Skip to content

Nextflow - SLURM job interface disconnect #2695

Open
@nickhsmith

Description

@nickhsmith

Bug report

I am noticing a problem with the Nextflow-SLURM interface when processing large number of jobs. For example, I am running a workflow and have spawned ~10,000 tasks (50 samples * 150 intervals/sample) + downstream tasks) using the nf-core sarek workflow. However, I notice that my tasks are hanging, and as a result, nothing is being submitted to SLURM despite the jobs being completed.

Expected behavior and actual behavior

Nextflow generates a task. Nextflow submits the task to SLURM. SLURM runs the job. SLURM finishes the job (creating .exitcode with value 0). Nextflow recognizes this and submits the next task.

This last step of recognizing a finished job seems to be failing.

Steps to reproduce the problem

More tangibly, I have used queueSize to limit my workflow to 100 jobs at 1 time.
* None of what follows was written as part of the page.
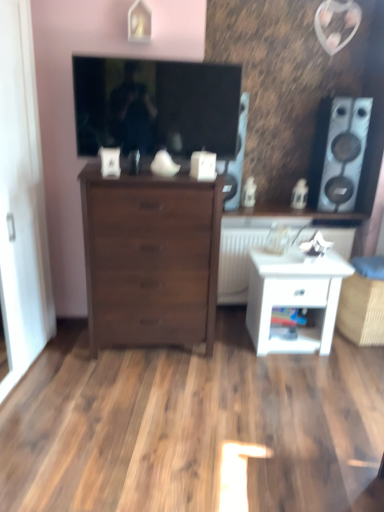 Locate an element on the screen. free spot to the left of white glossy nightstand at lower right is located at coordinates (226, 339).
Some of those jobs will finish (.exitcode exists with the value 0 in the local work dir (work/76/69b9b4...)) BUT these jobs are still considered RUNNING when I look at the .nextflow.log file (see last photo)
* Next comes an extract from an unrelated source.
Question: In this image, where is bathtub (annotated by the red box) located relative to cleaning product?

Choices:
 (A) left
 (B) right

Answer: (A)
Looking through the log file. I see that the SLURM job ID 636541 is submitted at 15:17 on March 2
It finishes and creates the .exitcode file (with a successful 0 exit) at 18:10. SLURM thinks the job is completed at this point.
slurm finished job

but as of yesterday March 3 there is no completed status of this job, as a result SLURM won't start any of the remaining ~7000 jobs in the task scheduler)

Mar-03 05:26:48.603 [Task submitter] DEBUG n.processor.TaskPollingMonitor - %% executor slurm > tasks in the submission queue: 6714 -- tasks to be submitted are shown below

working dir
nextflow log

Any help would be appreciated, but is there a reason that the completed jobs aren't being recognized as such, or what I can do to force a re-recognition? Thanks in advance

Environment

nextflow info
Version: 21.10.6 build 5660
Created: 21-12-2021 16:55 UTC (17:55 CEST)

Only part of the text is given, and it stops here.